Pradip Narayan Ghosh is an Indian physicist, and former Vice Chancellor of Jadavpur University and Dean of Science of prestigious Rajabazar Science College, University of Calcutta. He was born in Calcutta in 1948 and is son of Avarani and Asutosh Ghosh. His grandfather, Atul Krishna Ghosh was a distinguished lawyer and a political leader.          

He graduated from Presidency College, Calcutta and had Masters and doctorate degree from the Science College campus of University of Calcutta. He was a post M Sc research associate of Saha Institute of Nuclear Physics, Calcutta. He earned the Premchand Roychand Scholarship of the University of Calcutta. He joined Calcutta University as a Lecturer in Physics in 1971 at the age of 23. He has research contribution in the field of Atomic, Molecular and Laser Physics. He introduced the  Laser Physics and Application course in the University of Calcutta in the early nineteen eighties.

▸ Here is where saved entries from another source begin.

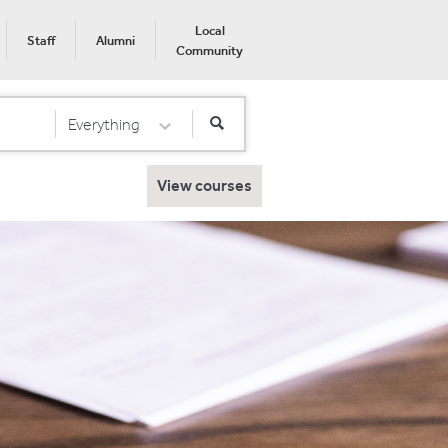
Local
Staff
Alumni
Community
Everything
Select Category
View courses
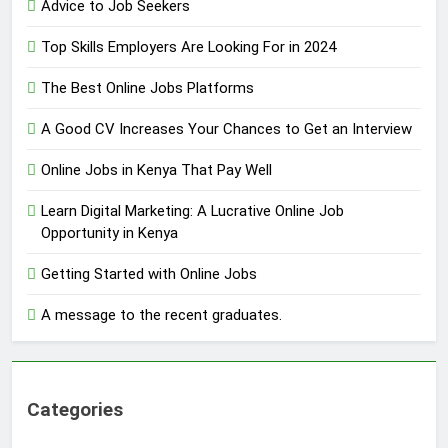
Advice to Job Seekers
Top Skills Employers Are Looking For in 2024
The Best Online Jobs Platforms
A Good CV Increases Your Chances to Get an Interview
Online Jobs in Kenya That Pay Well
Learn Digital Marketing: A Lucrative Online Job
Opportunity in Kenya
Getting Started with Online Jobs
A message to the recent graduates.
Categories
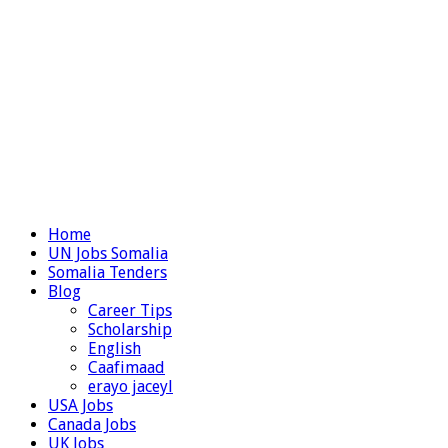
Home
UN Jobs Somalia
Somalia Tenders
Blog
Career Tips
Scholarship
English
Caafimaad
erayo jaceyl
USA Jobs
Canada Jobs
UK Jobs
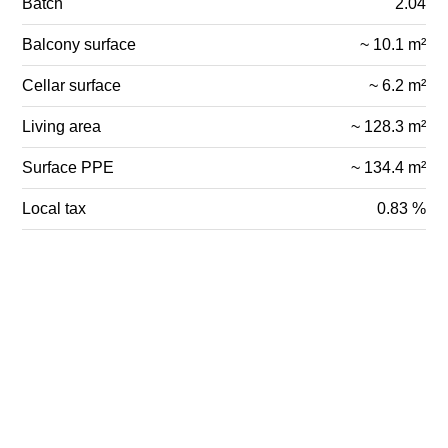
Batch
2.04
Balcony surface
~ 10.1 m²
Cellar surface
~ 6.2 m²
Living area
~ 128.3 m²
Surface PPE
~ 134.4 m²
Local tax
0.83 %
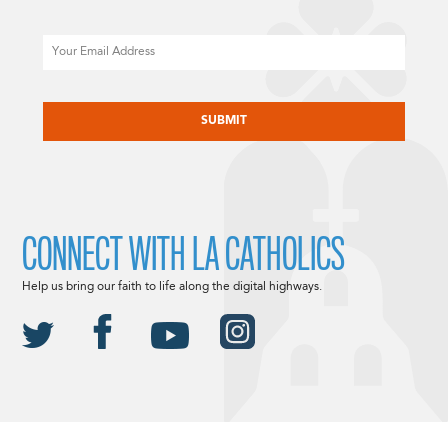
Email
CAPTCHA
CONNECT WITH LA CATHOLICS
Help us bring our faith to life along the digital highways.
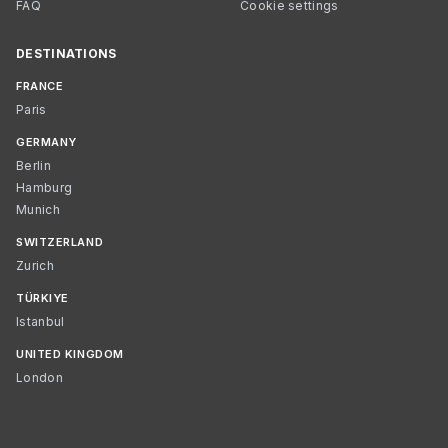
FAQ
Cookie settings
DESTINATIONS
FRANCE
Paris
GERMANY
Berlin
Hamburg
Munich
SWITZERLAND
Zurich
TÜRKIYE
Istanbul
UNITED KINGDOM
London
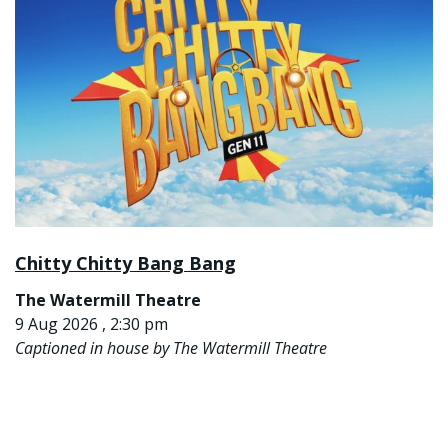
Chitty Chitty Bang Bang
The Watermill Theatre
9 Aug 2026 , 2:30 pm
Captioned in house by The Watermill Theatre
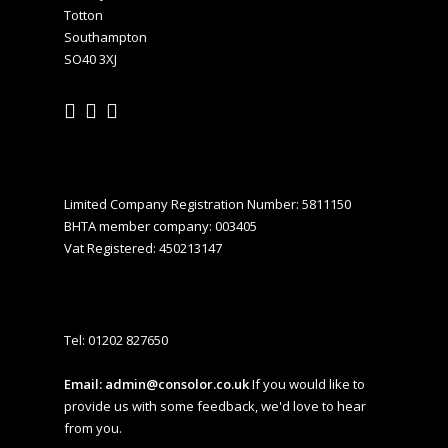
Totton
Southampton
SO40 3XJ
Limited Company Registration Number: 5811150
BHTA member company: 003405
Vat Registered: 450213147
Tel:
01202 827650
Email:
admin@consolor.co.uk
If you would like to
provide us with some feedback, we'd love to hear
from you.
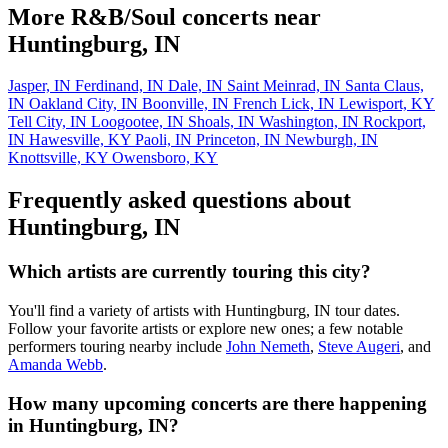
More R&B/Soul concerts near
Huntingburg, IN
Jasper, IN
Ferdinand, IN
Dale, IN
Saint Meinrad, IN
Santa Claus,
IN
Oakland City, IN
Boonville, IN
French Lick, IN
Lewisport, KY
Tell City, IN
Loogootee, IN
Shoals, IN
Washington, IN
Rockport,
IN
Hawesville, KY
Paoli, IN
Princeton, IN
Newburgh, IN
Knottsville, KY
Owensboro, KY
Frequently asked questions about
Huntingburg, IN
Which artists are currently touring this city?
You'll find a variety of artists with Huntingburg, IN tour dates.
Follow your favorite artists or explore new ones; a few notable
performers touring nearby include
John Nemeth
,
Steve Augeri
, and
Amanda Webb
.
How many upcoming concerts are there happening
in Huntingburg, IN?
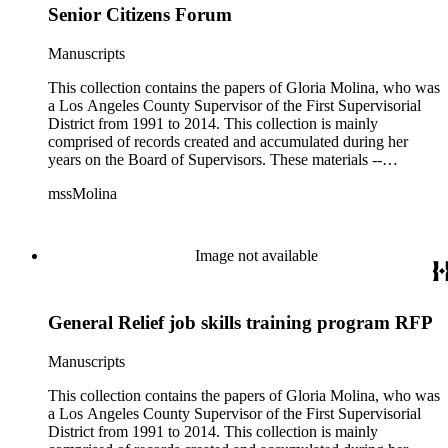
Senior Citizens Forum
Manuscripts
This collection contains the papers of Gloria Molina, who was
a Los Angeles County Supervisor of the First Supervisorial
District from 1991 to 2014. This collection is mainly
comprised of records created and accumulated during her
years on the Board of Supervisors. These materials --
including correspondence, agenda, motions, reports, press
mssMolina
clippings, notes, ephemera, site plans, photographs,
audiovisual and electronic resources -- document a wide range
of activities performed by Molina and her staff, such as
project planning, legislation, lawsuits, redistricting,
Image not available
campaigning, and budget planning.
General Relief job skills training program RFP
Manuscripts
This collection contains the papers of Gloria Molina, who was
a Los Angeles County Supervisor of the First Supervisorial
District from 1991 to 2014. This collection is mainly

He  has   publications on Electromagnetically Induced Transparency. He developed an inexpensive model for laser cooling of atoms, the first such experimental work in a university in India. He was a participant in the European Commission sponsored International Collaborative Project Coherent Optical Sensors for Medical Applications (COSMA) involving nine countries of the world. He worked on this project at Sofia and Siena.

He was Research Scientist at Swiss Federal Institute of Technology (ETH), Zurich, Fellow of the Alexander von Humboldt Foundation at Ulm, Mainz, Konstanz, Freiburg and Koeln in Germany,  Senior Invitation Fellow of JSPS  in Japan and a visiting professor at Indiana University.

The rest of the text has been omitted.